Ilgiz Mustafin's personal website

Optimizing Heroku Postgres for the Free Tier

Last modified:

How to optimize a relational database schema to fit Heroku Postgres free tier limitations with a real-world example of SIBrowser.

SIBrowser is a website for browsing SIGame packages. It is a project I’ve been working on recently. Me and my friends play SIGame from time to time and we frequently need to find good packages to play. To simplify this task for us I’ve made a website which collects packages from the internet and displays different statistic for them.

The website is built using Ruby on Rails and deployed on Heroku. To optimize the costs, I am using Heroku Postgres which gives 10k rows and 1GB storage for free and Heroku Redis which gives 25MB storage for free.

I am using Sidekiq for scraping and parsing packages in background with Heroku Redis as the queue storage. Heroku Redis’s free tier is enough for the current workload with < 1MB used out of 25MB provided in the free tier.

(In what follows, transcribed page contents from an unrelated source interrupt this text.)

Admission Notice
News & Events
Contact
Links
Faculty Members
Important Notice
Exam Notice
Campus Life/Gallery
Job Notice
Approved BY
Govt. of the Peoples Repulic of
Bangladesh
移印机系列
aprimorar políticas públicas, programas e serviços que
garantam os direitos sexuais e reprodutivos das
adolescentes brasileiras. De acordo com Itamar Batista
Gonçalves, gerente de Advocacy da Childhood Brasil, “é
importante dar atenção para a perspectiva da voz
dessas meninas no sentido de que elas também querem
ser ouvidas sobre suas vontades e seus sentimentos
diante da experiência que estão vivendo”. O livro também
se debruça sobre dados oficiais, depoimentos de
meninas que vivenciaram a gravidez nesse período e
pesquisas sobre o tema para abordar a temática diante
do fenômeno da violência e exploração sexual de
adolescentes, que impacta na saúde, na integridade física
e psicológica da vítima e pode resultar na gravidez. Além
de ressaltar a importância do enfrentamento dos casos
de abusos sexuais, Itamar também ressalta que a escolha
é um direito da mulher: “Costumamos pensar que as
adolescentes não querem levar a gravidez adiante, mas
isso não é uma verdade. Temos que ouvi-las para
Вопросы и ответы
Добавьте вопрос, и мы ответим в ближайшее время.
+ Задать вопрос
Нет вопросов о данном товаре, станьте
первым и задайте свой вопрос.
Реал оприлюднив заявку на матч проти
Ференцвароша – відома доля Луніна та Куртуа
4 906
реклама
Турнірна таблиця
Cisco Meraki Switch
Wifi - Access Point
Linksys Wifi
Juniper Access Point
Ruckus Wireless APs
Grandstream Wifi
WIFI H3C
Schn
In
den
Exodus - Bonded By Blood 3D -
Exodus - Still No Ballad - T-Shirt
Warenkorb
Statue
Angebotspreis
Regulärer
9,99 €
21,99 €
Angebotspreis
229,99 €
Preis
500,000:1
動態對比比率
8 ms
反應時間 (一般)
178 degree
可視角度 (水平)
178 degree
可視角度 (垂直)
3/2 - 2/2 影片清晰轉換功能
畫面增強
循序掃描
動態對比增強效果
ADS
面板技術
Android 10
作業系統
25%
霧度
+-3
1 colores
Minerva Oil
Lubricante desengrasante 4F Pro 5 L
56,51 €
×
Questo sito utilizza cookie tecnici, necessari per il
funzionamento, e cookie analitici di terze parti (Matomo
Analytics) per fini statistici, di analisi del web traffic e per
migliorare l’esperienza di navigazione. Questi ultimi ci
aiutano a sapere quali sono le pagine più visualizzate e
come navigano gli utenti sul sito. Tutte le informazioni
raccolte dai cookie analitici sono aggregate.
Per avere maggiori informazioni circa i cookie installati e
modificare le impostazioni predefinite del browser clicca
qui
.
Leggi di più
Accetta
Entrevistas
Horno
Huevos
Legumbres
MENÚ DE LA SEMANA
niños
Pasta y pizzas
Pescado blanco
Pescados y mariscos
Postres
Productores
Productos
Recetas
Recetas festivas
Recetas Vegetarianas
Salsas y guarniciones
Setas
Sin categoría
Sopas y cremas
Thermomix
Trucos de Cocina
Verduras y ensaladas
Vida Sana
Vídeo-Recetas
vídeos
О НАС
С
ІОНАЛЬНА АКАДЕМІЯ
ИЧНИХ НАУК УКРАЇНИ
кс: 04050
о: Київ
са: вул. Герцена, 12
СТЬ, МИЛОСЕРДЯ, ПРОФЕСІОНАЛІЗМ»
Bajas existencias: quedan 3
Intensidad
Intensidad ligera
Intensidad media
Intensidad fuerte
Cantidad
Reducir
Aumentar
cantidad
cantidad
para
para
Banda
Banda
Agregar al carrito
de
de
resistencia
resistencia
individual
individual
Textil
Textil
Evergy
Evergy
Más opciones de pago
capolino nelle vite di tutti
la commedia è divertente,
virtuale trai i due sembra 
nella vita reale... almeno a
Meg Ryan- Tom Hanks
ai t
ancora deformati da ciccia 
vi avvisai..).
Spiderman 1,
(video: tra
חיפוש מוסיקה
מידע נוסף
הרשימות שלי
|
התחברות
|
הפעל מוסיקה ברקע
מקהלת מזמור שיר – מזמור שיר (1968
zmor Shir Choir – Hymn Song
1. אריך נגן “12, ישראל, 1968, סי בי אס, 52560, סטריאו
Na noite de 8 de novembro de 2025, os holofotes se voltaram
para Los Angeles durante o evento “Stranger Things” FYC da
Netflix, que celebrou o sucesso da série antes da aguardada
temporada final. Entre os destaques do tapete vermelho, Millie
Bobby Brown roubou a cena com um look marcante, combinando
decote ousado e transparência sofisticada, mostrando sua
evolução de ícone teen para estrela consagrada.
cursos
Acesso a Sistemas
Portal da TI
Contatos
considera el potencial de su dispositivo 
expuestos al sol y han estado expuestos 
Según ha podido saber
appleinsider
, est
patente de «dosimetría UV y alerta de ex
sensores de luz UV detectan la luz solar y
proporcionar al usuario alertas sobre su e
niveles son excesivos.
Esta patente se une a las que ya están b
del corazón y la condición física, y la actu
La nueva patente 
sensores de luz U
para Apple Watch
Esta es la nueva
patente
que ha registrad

However, Heroku Postgres’s free tier limit of 10k rows is very noticeable in this project.

Optimizing the database for cost

Trying to fit the application into Heroku Postgres’s free tier requires some considerations to the database architecture. Let’s look at a very high level ER model for the project.

This diagram more or less represents the business domain of the application. Author can have zero or more packages. Package can have zero or more tags and rounds. Rounds can have zero or more themes. Themes can have zero or more questions.

Ideally, we might want to have our database normalized to the third or fourth normal form. However, each normalization step will generate more and more rows.

Depending on the specific queries which we want to support, we can denormalize some entities.

Step 1: the Main Table

Examining the ER diagram we see that Package seems to be the central entity. In fact, we can try to make all of the other entites to be attributes of Package.

We can store tags and authors of a package simply as string arrays. The round-theme-question, called collectively as structure, can be also modeled using nested arrays or hashes.

Storing objects in a database can be done using ActiveRecord’s serialize method. The underlying fields in the table should be text or string type.

class Package < ApplicationRecord
  serialize :authors, Array
  serialize :structure, Hash
  serialize :tags, Array
end

This approach allows us to compress the whole ER model to just one table. However, the database is now in an unnormalized form but at least we have the primary key id for packages.

In fact, this structure allows us to do several types of queries. We can show a list of packages, retrieve information about a specific package by id. We can even sort packages by authors using indices, given we always sort authors before writing to the database.

Step 2: Searching by Authors using JSONB indices

Since Heroku Postgres’s free tier doesn’t have a limit on the amount of indices, we can make an inverted index on the authors column for efficient searching, but first we need to convert these columns to JSONB.

After the columns are converted to JSONB, we don’t need to explicitly tell AR to serialize the fields. They will be automatically converted to and from JSONB on access.

We will use case insensitive search for searching packages by authors because often author names are using inconsistent capitalization in packages.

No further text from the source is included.